Document 8 : Extraits de la constitution de la République islamique d’Iran, octobre 1979.

Premier Principe

Le gouvernement de l’Iran est une République Islamique que le peuple iranien, sur la base de sa foi séculaire dans le règne du droit et de la justice du Coran, a adopté à la suite de sa révolution victorieuse sous la direction de la Haute Autorité Spirituelle du Grand Ayatollah Imam [...].

Douzième Principe

La religion officielle de l’Iran est l’Islam de confession Dja’farite duodécimain et ce principe est éternellement immuable  [...].

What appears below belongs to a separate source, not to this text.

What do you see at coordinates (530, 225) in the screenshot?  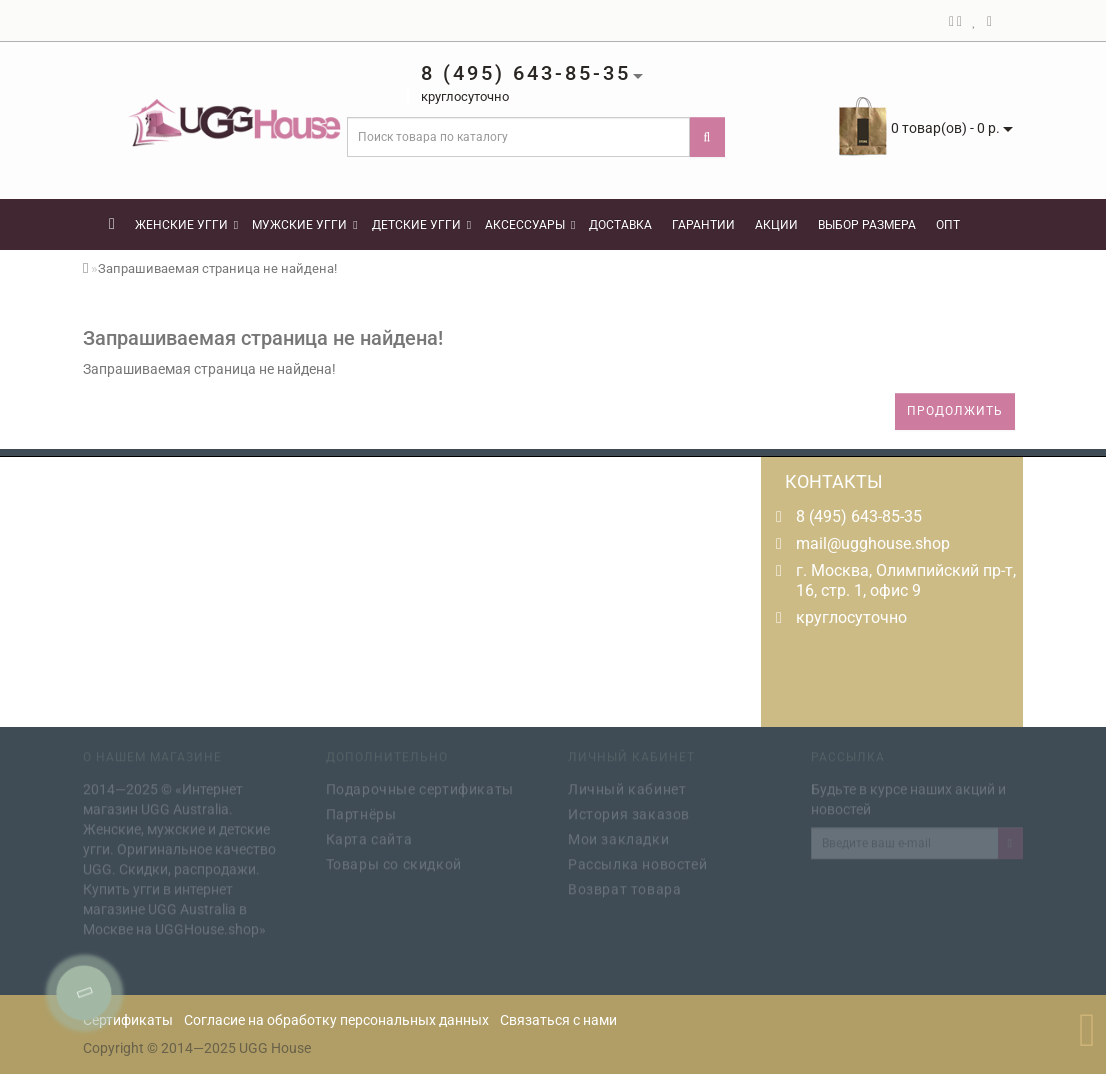 I see `Аксессуары` at bounding box center [530, 225].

Cinquante-sixième Principe

La souveraineté absolue sur le monde et sur l’homme est celle de Dieu et c’est Lui qui a rendu l’homme maître de son destin social. Nul ne peut priver l’homme de ce droit divin ou le mettre au service des intérêts d’un individu ou d’un groupe particulier, et la Nation exerce ce droit accordé par Dieu, par les moyens énoncés dans les principes suivants. [...]

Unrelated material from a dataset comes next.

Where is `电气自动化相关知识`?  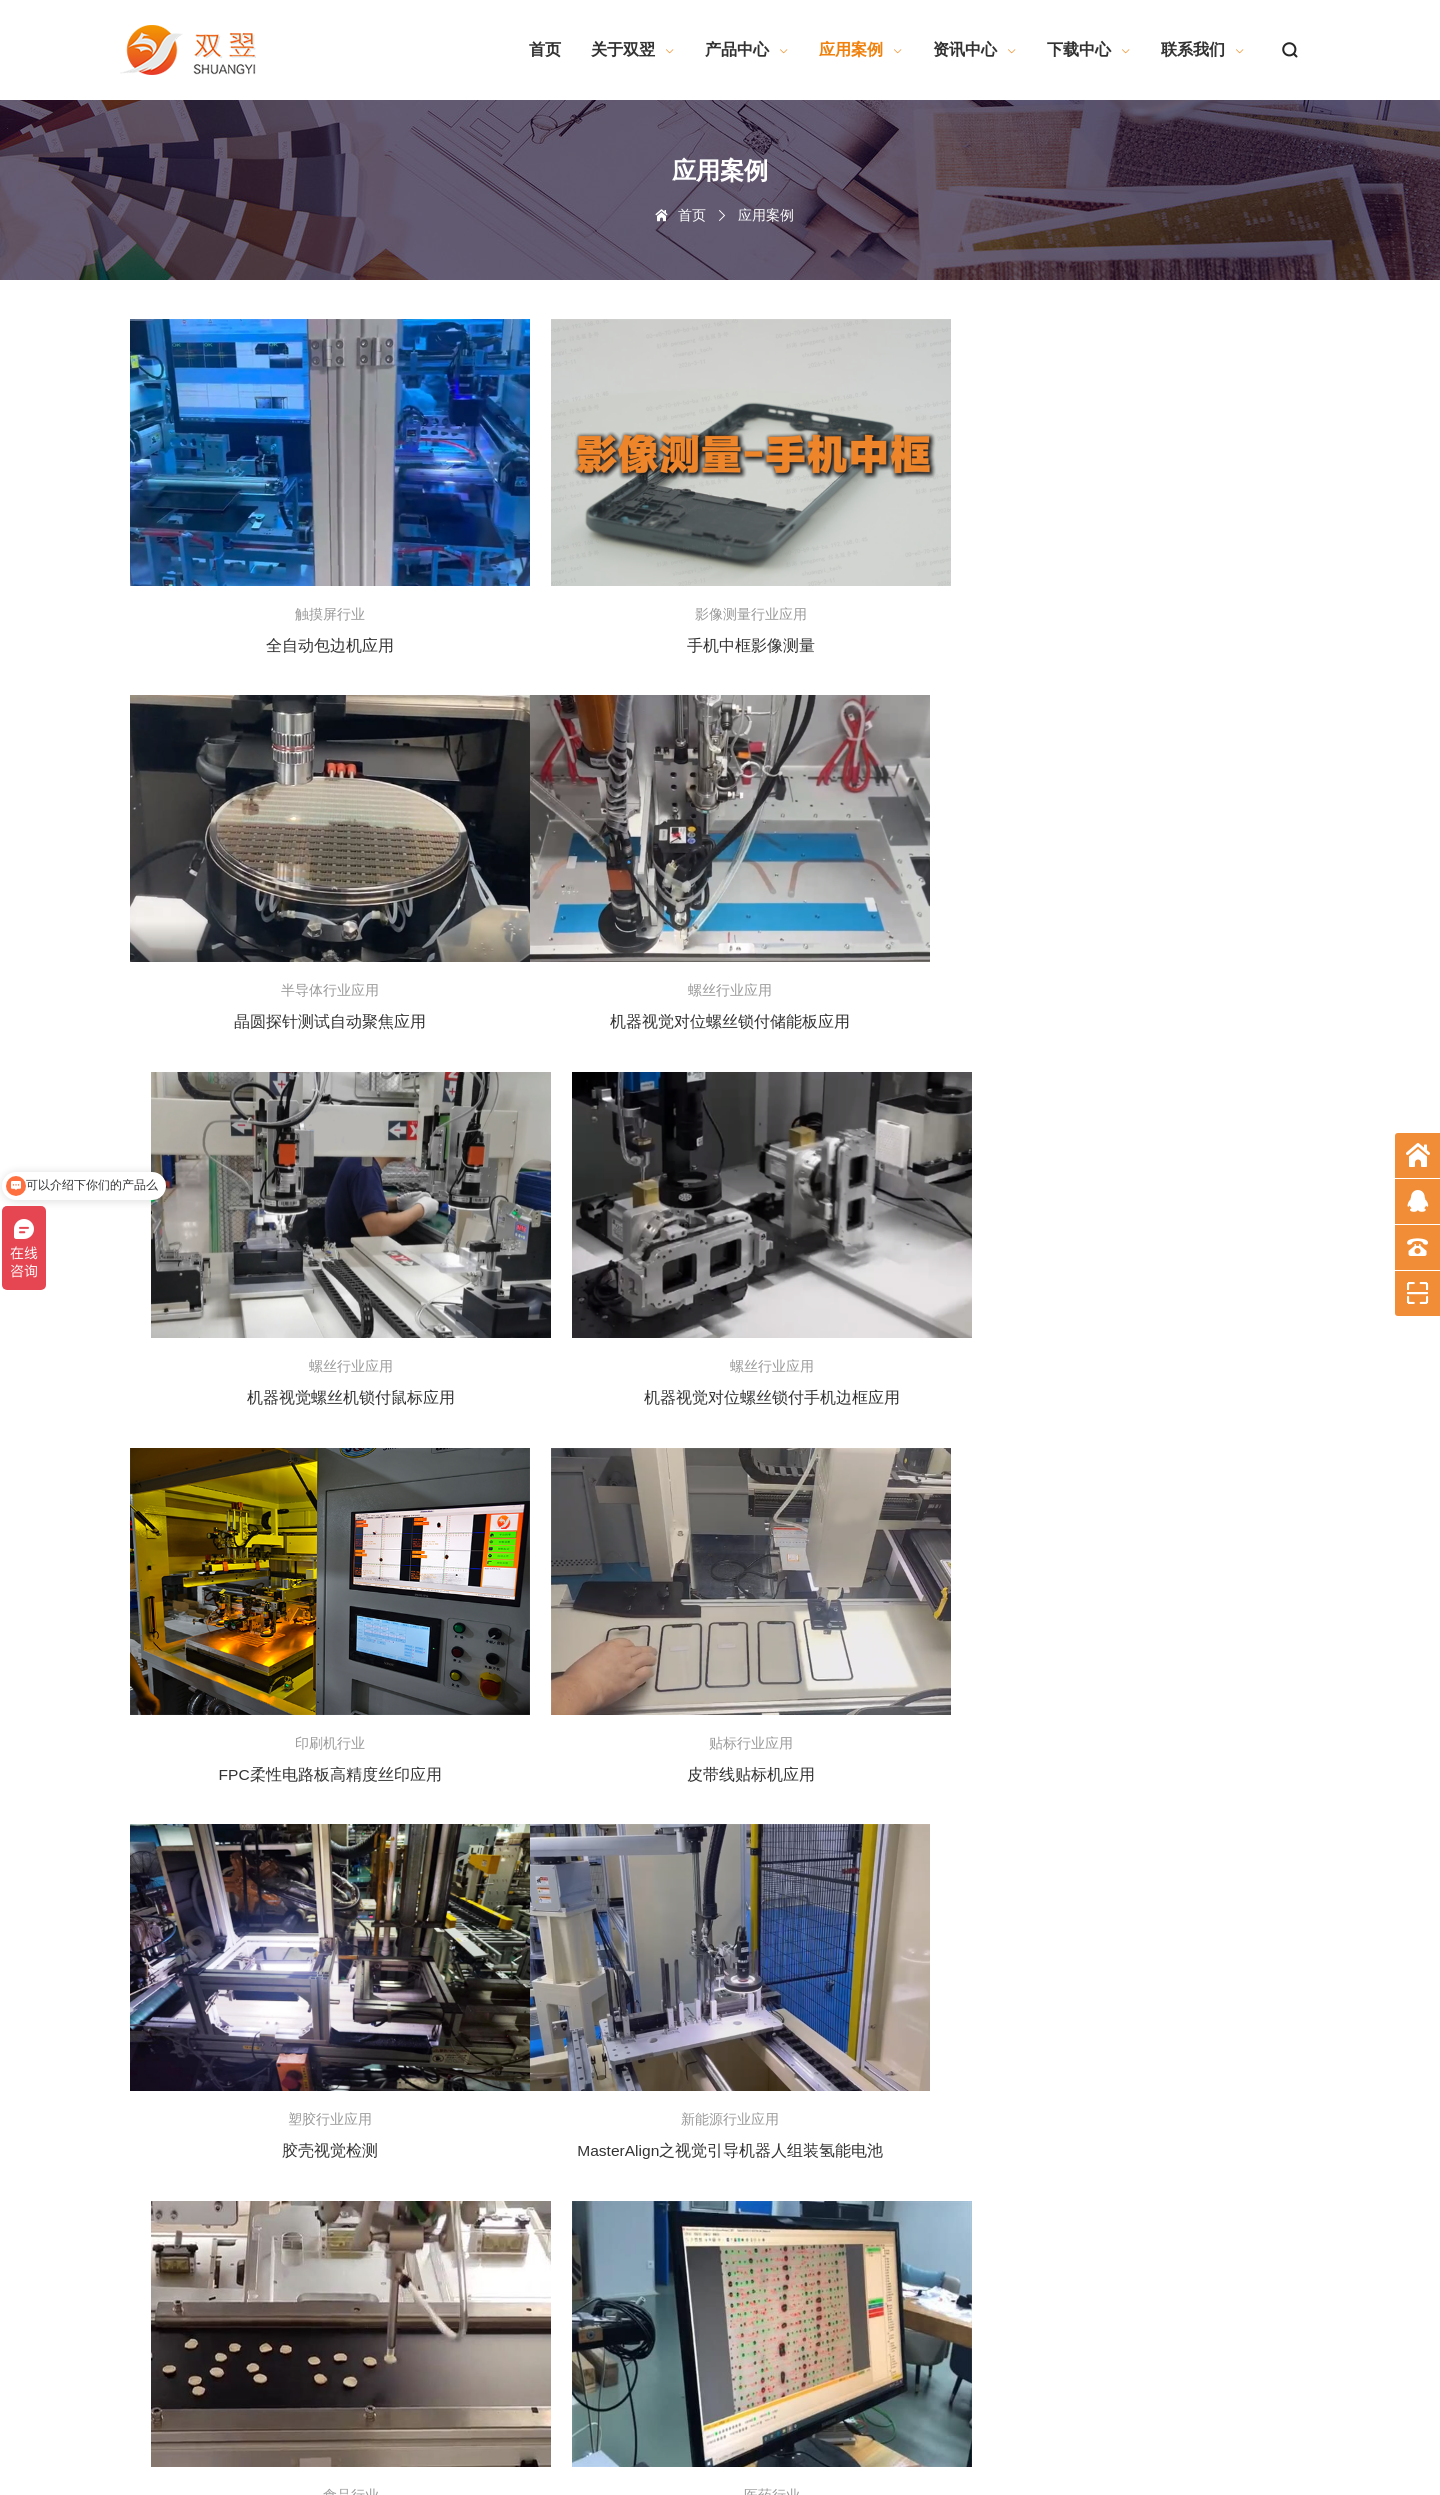 电气自动化相关知识 is located at coordinates (822, 2046).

Cent-soixante-dix-septième Principe

[...] Le contenu des principes relatifs au caractère islamique du régime, l’établissement de toutes les lois et règlements sur la base des principes islamiques, des piliers de la foi et des objectifs de la République Islamique d’Iran, le fait, pour le pouvoir d’être une République, la souveraineté du Commandement de Dieu (Valayat-é Amr) et l’Imâmat du peuple (Emamat-é Ommat), ainsi que la gestion des affaires du pays en s’appuyant sur le suffrage universel, la religion et la confession officielle de l’Iran, sont immuables.
Document 9 : Mohammad-Reza Djalili, Thierry Kellner, Histoire de l’Iran contemporain, La Découverte/Repères, Paris, 2010, p. 23.

Dans le système traditionnel du pouvoir en Perse, même avant l’arrivée de l’islam, l’État et la religion, sans être confondus, ne se conçoivent cependant pas comme deux entités séparées, autonomes et antagonistes. Il existe une sorte de jumelage entre les deux institutions. La religion est perçue comme le fondement de l’État, et l’État comme le protecteur de la religion. Le caractère religieux de l’ État lui procure une certaine légitimité et un important moyen de production de cohésion sociale, nécessaire à sa survie.



ANNEXE
Extraits des Ressources de la classe de Terminales L/ES


Question – Un foyer de conflits Question

Mise en œuvre

Un foyer de conflits




  1. Le Proche et le Moyen-Orient, un foyer de conflits depuis la fin de la Première Guerre mondiale




[...] La montée de l’islamisme politique :

Si les questions religieuses ont une forte résonnance politique dans la région durant toute la période, c’est de manière assez récente qu’elles se traduisent par l’affirmation du fondamentalisme musulman comme une force politique autonome. Celui-ci trouve son origine dans une lecture littérale et rigoriste des textes sacrés, et devient un véritable projet politique et social avec l’association des Frères musulmans créée en Égypte en 1928. Toutefois, il n’émerge réellement que dans les années 1970, se manifestant de manière spectaculaire en 1979 avec la révolution en Iran qui chasse le Shah et porte au pouvoir les tenants d’un islam radical. Se présentant comme une réponse à l’occidentalisation et au modernisme qui déstabilisent les sociétés traditionnelles, l’islamisme se diffuse dans les années 1970 et 1980 dans le Moyen- Orient et dans le reste du monde musulman, grâce notamment au djihad mené en Afghanistan contre l’occupation soviétique, qui aboutit à la prise de pouvoir des Talibans.